Often battered, seldom beaten Henry Armstrong, 36, who eleven years ago held three world's championships (featherweight, lightweight, welterweight), and more recently has been managing fighters, announced in California that he intends to take a punch at the devil. He expects soon to be ordained a Baptist minister, tour the country preaching to sinners.

"Please--no more," pleaded Secretary of the Interior Oscar Chapman, who found his mail loaded with paperweights after the newspapers ran a story last month saying that he collected the things as a hobby. Among the whatnots he was sent by well-wishers: a weighted mahogany gavel, a glass basin filled with coins, a porcelain pig, a bronze nude in a bronze bathtub.

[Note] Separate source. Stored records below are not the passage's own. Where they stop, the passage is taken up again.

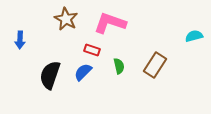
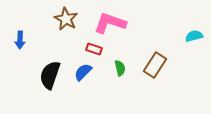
red rectangle: moved 2 px right, 1 px up
green semicircle: moved 1 px right, 2 px down
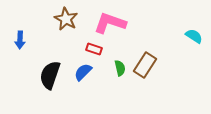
cyan semicircle: rotated 48 degrees clockwise
brown rectangle: moved 10 px left
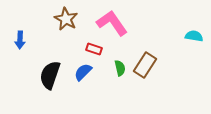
pink L-shape: moved 2 px right; rotated 36 degrees clockwise
cyan semicircle: rotated 24 degrees counterclockwise
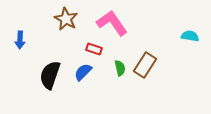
cyan semicircle: moved 4 px left
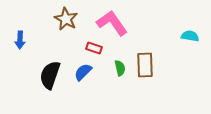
red rectangle: moved 1 px up
brown rectangle: rotated 35 degrees counterclockwise
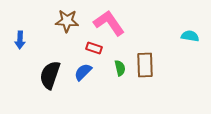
brown star: moved 1 px right, 2 px down; rotated 25 degrees counterclockwise
pink L-shape: moved 3 px left
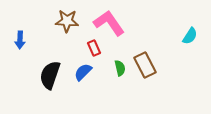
cyan semicircle: rotated 114 degrees clockwise
red rectangle: rotated 49 degrees clockwise
brown rectangle: rotated 25 degrees counterclockwise
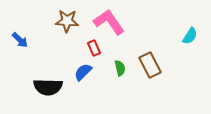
pink L-shape: moved 1 px up
blue arrow: rotated 48 degrees counterclockwise
brown rectangle: moved 5 px right
black semicircle: moved 2 px left, 12 px down; rotated 108 degrees counterclockwise
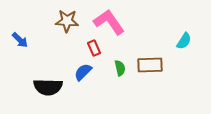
cyan semicircle: moved 6 px left, 5 px down
brown rectangle: rotated 65 degrees counterclockwise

Arthritis-ridden Trixie Friganza, onetime toast of the U.S. musicomedy stage, had considered TV and found it wanting, as she celebrated her 78th birthday at the Flintridge, Calif. Sacred Heart Academy, to which she repaired nine years ago to spend the rest of her life. Said Trixie: "Some of these guys that come on TV, all they need is a potato in one hand and a cabbage in the other and they'd be all ready for a ham dinner."

"It has occurred to me that Man's arrogance and aggression arises from a false feeling of transcendency," mused almost-blind Humorist James Thurber in the New York Times Magazine, on the eve of his 55th birthday. And Man "will not get anywhere until he realizes, in all humility, that he is just another of God's creatures, less kindly than Dog, possessed of less dignity than Swan."